Pintu Masuk Gua Jatijajar Tampak dari dalam


Gejala endokars ini mempunyai mulut gua yang berbangun melengkung tinggi dan lebar. Pada dinding pintu masuk sebelah kanan tersingkap sisa endapan sedimen gua yang kaya fosil moluska. Beberapa spesies grastropoda dan pelecypoda terawetkan baik pada lapisan lempung pasiran berwarna coklat tua. Sedimen berfosil ini dapat dikorelasikan dengan sedimen sejenis yang tersingkap di pintu masuk Gua Intan. Sediman di dalam Gua juga tersingkap pada sebuah sisa kanopi tua, beberapa meter dari pintu masuk. Cangkang-cangkang pipih pelecypoda pada sedimen gua ini tersusun secara alami ke arah utara sejajar dengan arah lorong utama masuk gua, yaitu utara-selatan. Bagian atap dan dinding pintu masuk gua dipenuhi oleh tulisan nama-nama pengunjung. Gravity yang paling tua tertanggal tahun 1805.


Patung Dinosaurus


Pembentukan kanopy di dekat pintu masuk Gua Jatijajar menunjukkan adanya sungai bawahtanah yang pernah aktif beberapa ratus ribu tahun yang lalu. Proses pengangkatan menyebabkan sungai menjadi kering, karena air mencari permukaan air tanah setempat yang letaknya lebih rendah. Sungai bawah tanah yang masih aktif di dalam Gua Jatijajar tersingkap melalui beberapa sendang, yang letaknya berkisar antara 1-3 m di bawah lorong fosil utama.

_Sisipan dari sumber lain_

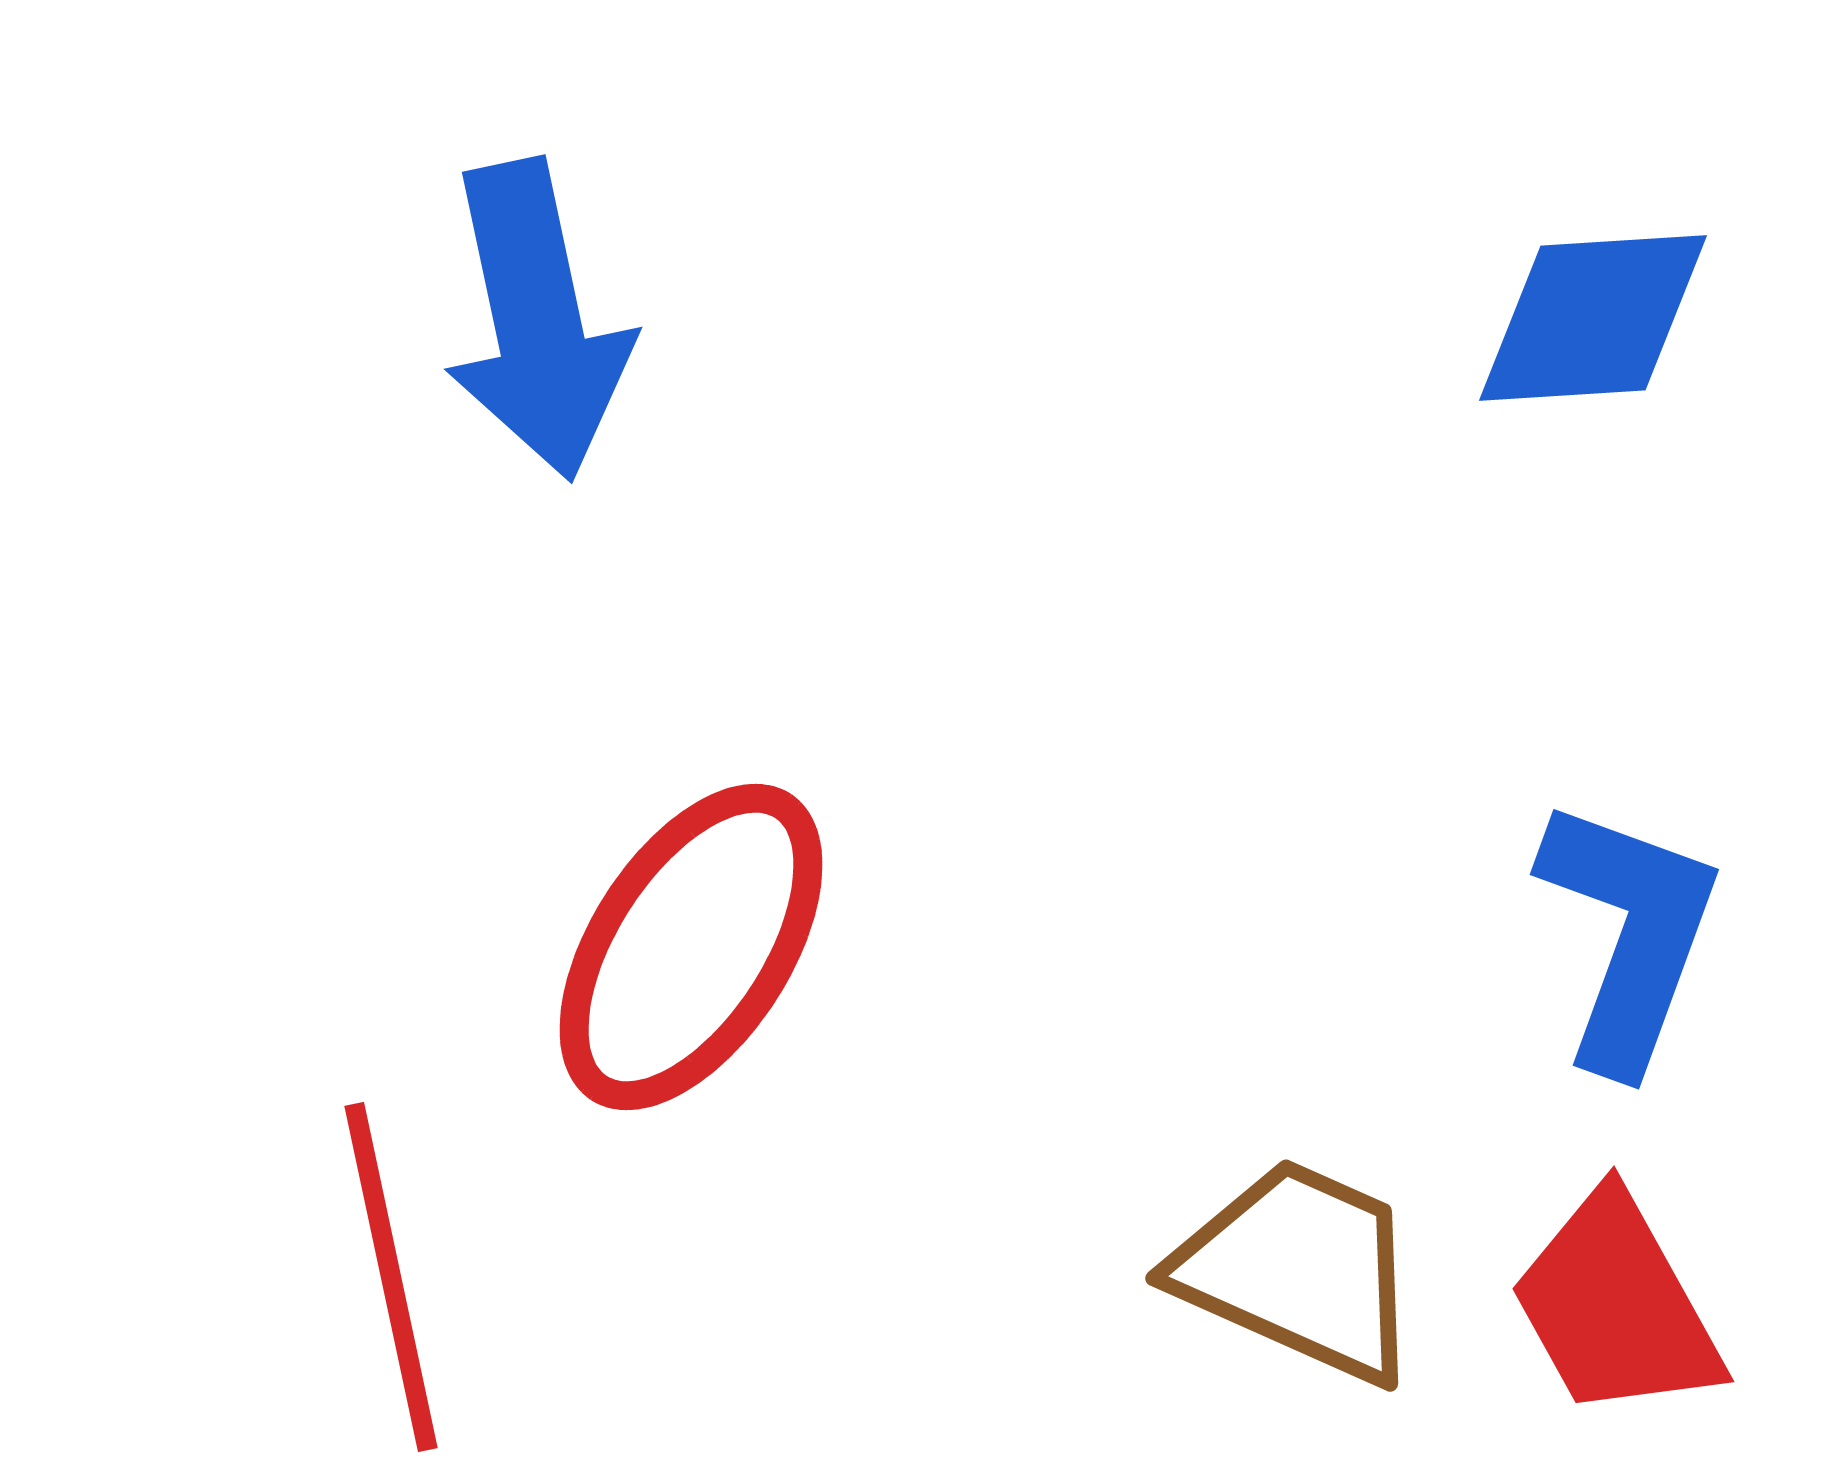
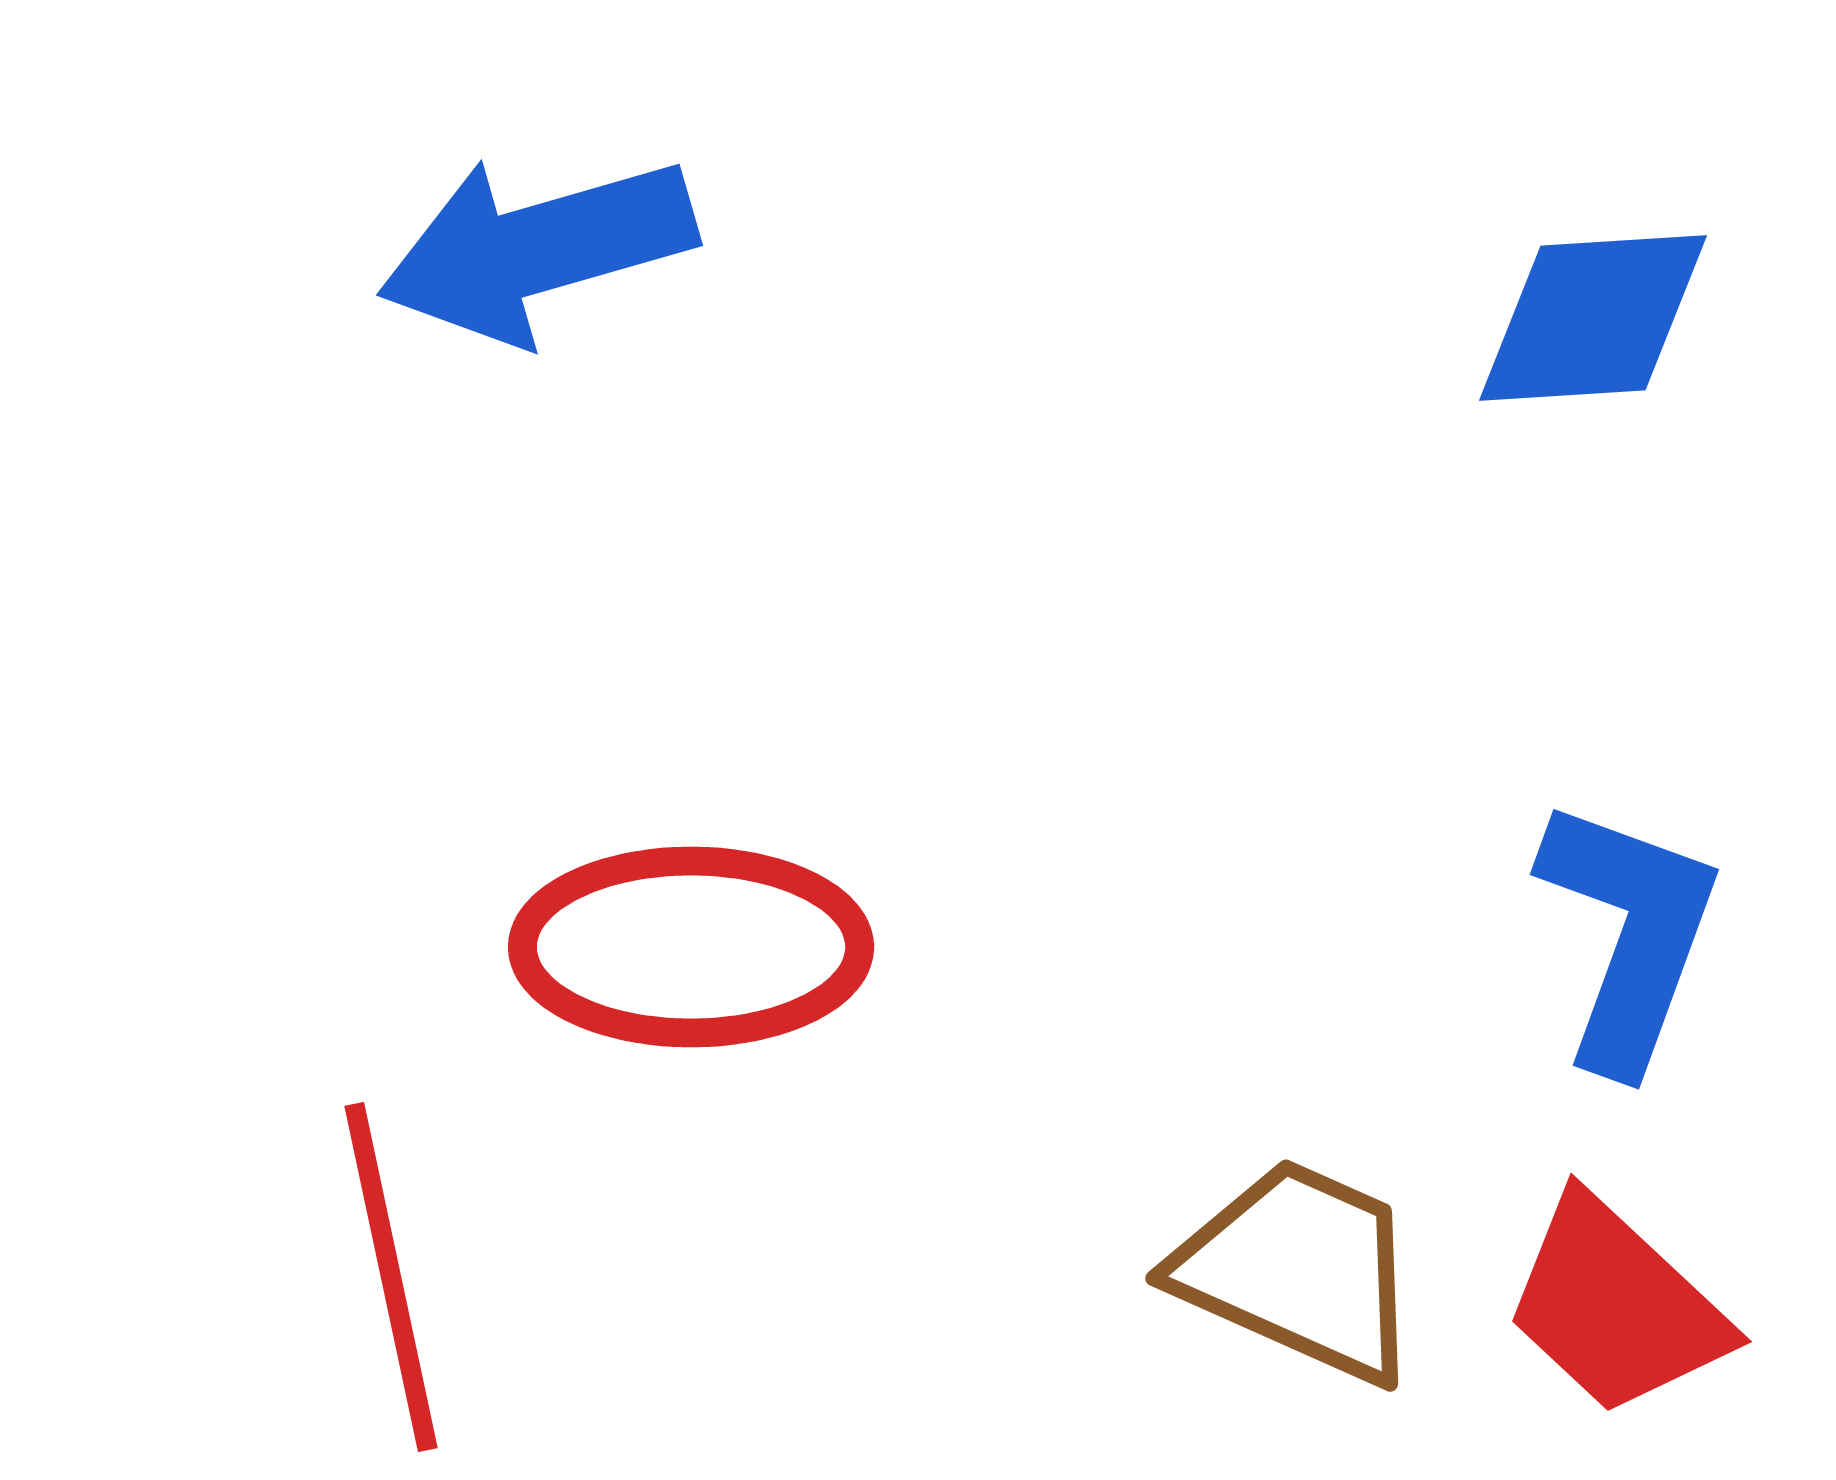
blue arrow: moved 71 px up; rotated 86 degrees clockwise
red ellipse: rotated 57 degrees clockwise
red trapezoid: rotated 18 degrees counterclockwise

Sendang Kantil dan Sendang Mawar adalah kolam-kolam sungai bawah tanah yang dibuka untuk umum. Dua sendang lainnya yaitu Jombor dan Puserbumi tidak dapat dimasuki wisatawan umum, kecuali mendapat ijin dari pengelola kawasan wisata. Sebagai mata air, Sendang Puserbumi merupakan sebuah sumuran tegak bergaris tengah sekitar 50 cm. Sementara Sendang Jombor yang dihuni seekor pelus sepanjang lebih dari 1 m mempunyai sifon di dasarnya. Sifon ini dapat ditelusuri dengan metode penyelaman (cave diving). Beragam bentukan pengendapan ulang larutan CaCO3 jenuh yang indah dan mempesona dijumpai di dalam lorong gua dibalik sifon. Lorong gua sepanjang ratusan meter dihiasi dengan deretan gurdam dan air terjun. Lorong gua di bawah gua Jatijajar ini disiapkan menjadi objek wisata minat khusus. Untuk memasuki sendang di dalam Gua Jatijajar dikeramatkan dan dijadikan sebagai tempat berziarah.


Sendang Mawar


Lubang-lubang di dasar gua di dekat pintu masuk merupakan bekas-bekas penambangan fosfat guano. Ornamen gua (stalaktit, stalakmit, pilar, flowstone) umumnya sudah tidak aktif, meskipun di beberapa tempat terdapat tetesan dan leleran air melalui ujung-ujung stalaktit. Sebuah lubang di atap gua setinggi 24 m dari dasar gua, tidak jauh dari pilar besar berbangun membundar yang masih aktif, mengungkap sejarah penemuan gua pada tahun 1802 oleh Djayamenawi, Petani tersebut terperosok ke dalam gua melalui lubang yang ada dipermukaan, dan setelah tanah yang menutupi lorong dibersihkan ia menemukan lubang masuk, yaitu mulut gua sekarang. 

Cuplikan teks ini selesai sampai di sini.